BRPS     60,000            58,200           – 1,800

CCA        8,583              8,599                + 16

CHSD      N/A                 N/A                  N/A

EPS        13,843             13,499              – 344

MSCS     18,131              16,433              – 1,698

RCAPS    18,126             17,687              – 439

Marta Johnson, who has worked as a registered dietitian in Big Rapids for 25 years, teaches her child patients – who typically come to her with weight issues – to choose healthy foods rather than count calories. Exercise also is an important part of the equation, she said.

“I don’t put them on a calorie-controlled diet for weight loss,” she said. “Sometimes, (parents) feel their children should just be eating high-protein foods. I recommend moderation – incorporating all food groups in a meal.”

Fewer families make time to prepare a healthy meal at home, Johnson observed, which eventually can lead to unhealthy eating habits.

“The biggest thing I’ve seen in families is they don’t take the time to prepare foods at home. Then they multi-task when they do eat,” Johnson said, referring to watching TV, being on a computer or driving. “They associate other habits so they feel they have to eat during. That can be dangerous.”

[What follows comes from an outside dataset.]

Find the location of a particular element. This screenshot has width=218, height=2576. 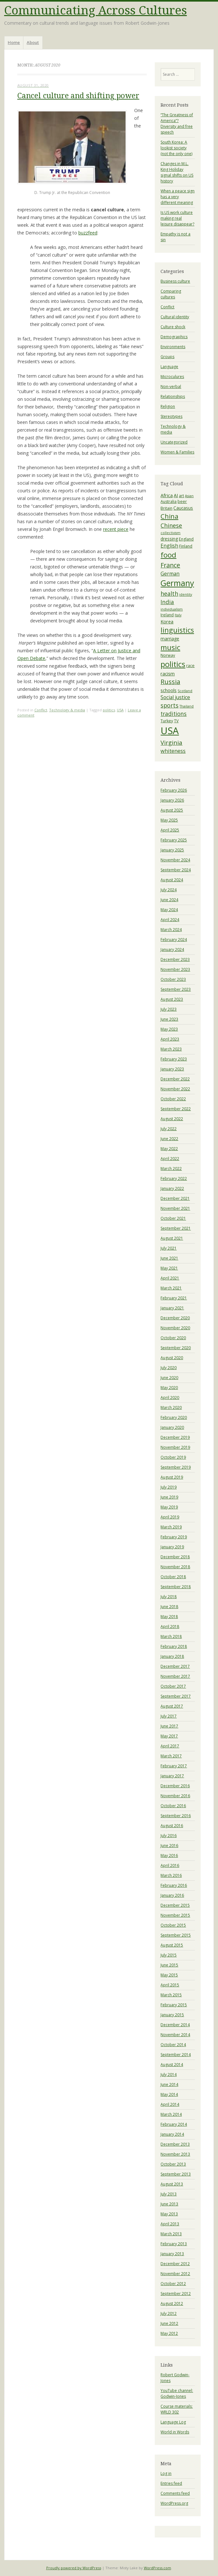 May 2021 is located at coordinates (169, 1268).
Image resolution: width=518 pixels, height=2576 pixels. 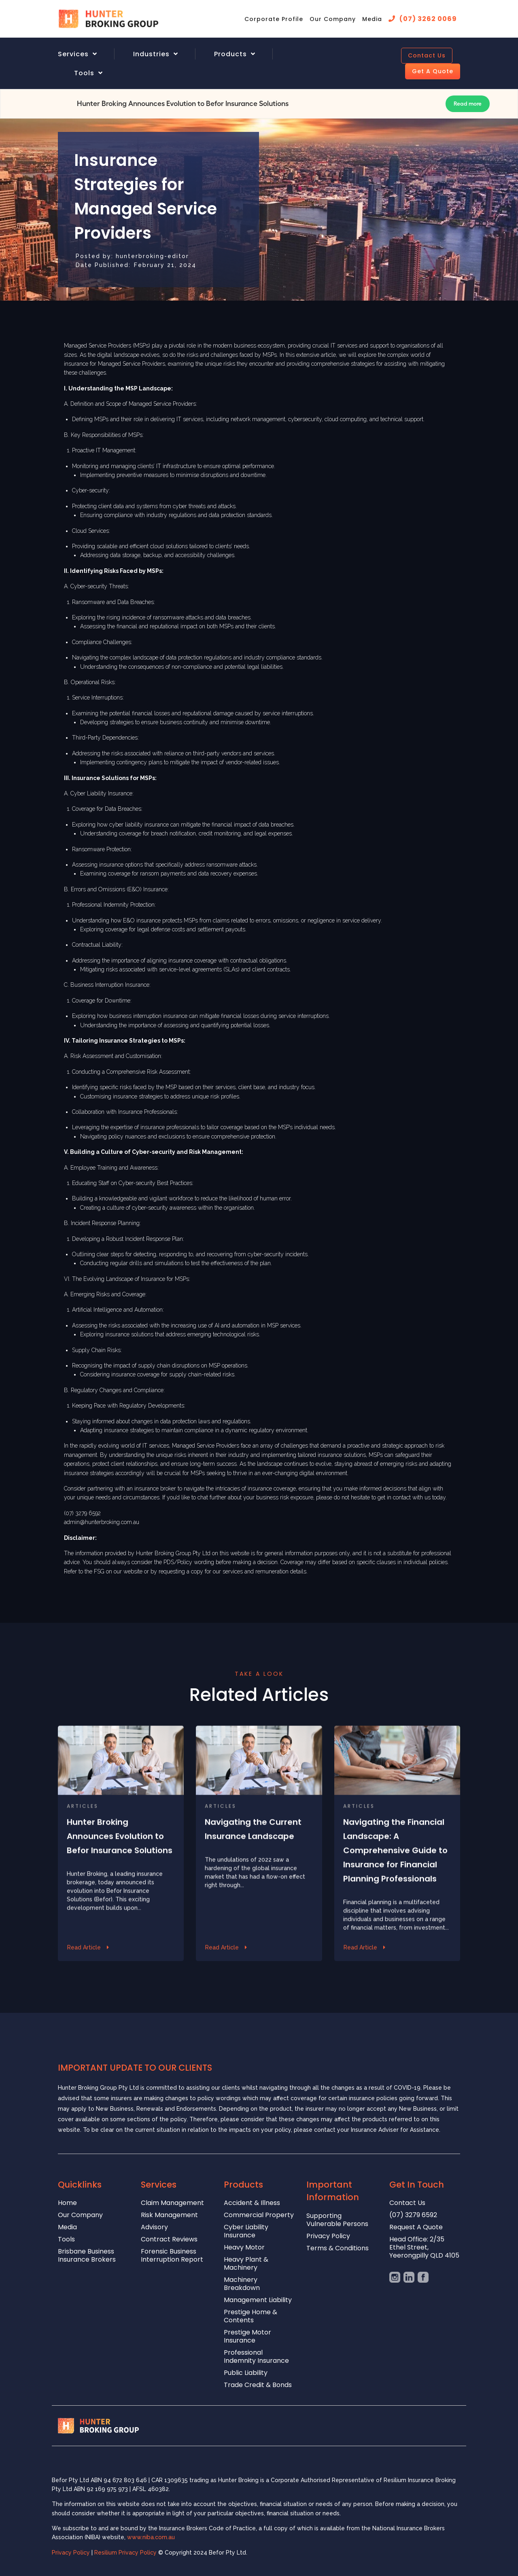 What do you see at coordinates (250, 2316) in the screenshot?
I see `Prestige Home & Contents` at bounding box center [250, 2316].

The emphasis on healthy lunches at school is a good step, she added, but parents have the main influence on a child’s health.

“It’s important schools offer healthy food choices. Kids spend a lot of time at school, but they spend the majority of their time at their home environment,” Johnson said. “(The federal regulations) are a step in the right direction, but a good bit of the responsibility falls on the family. People need to plan ahead to eat healthily, just like you plan ahead to get enough rest or to exercise.”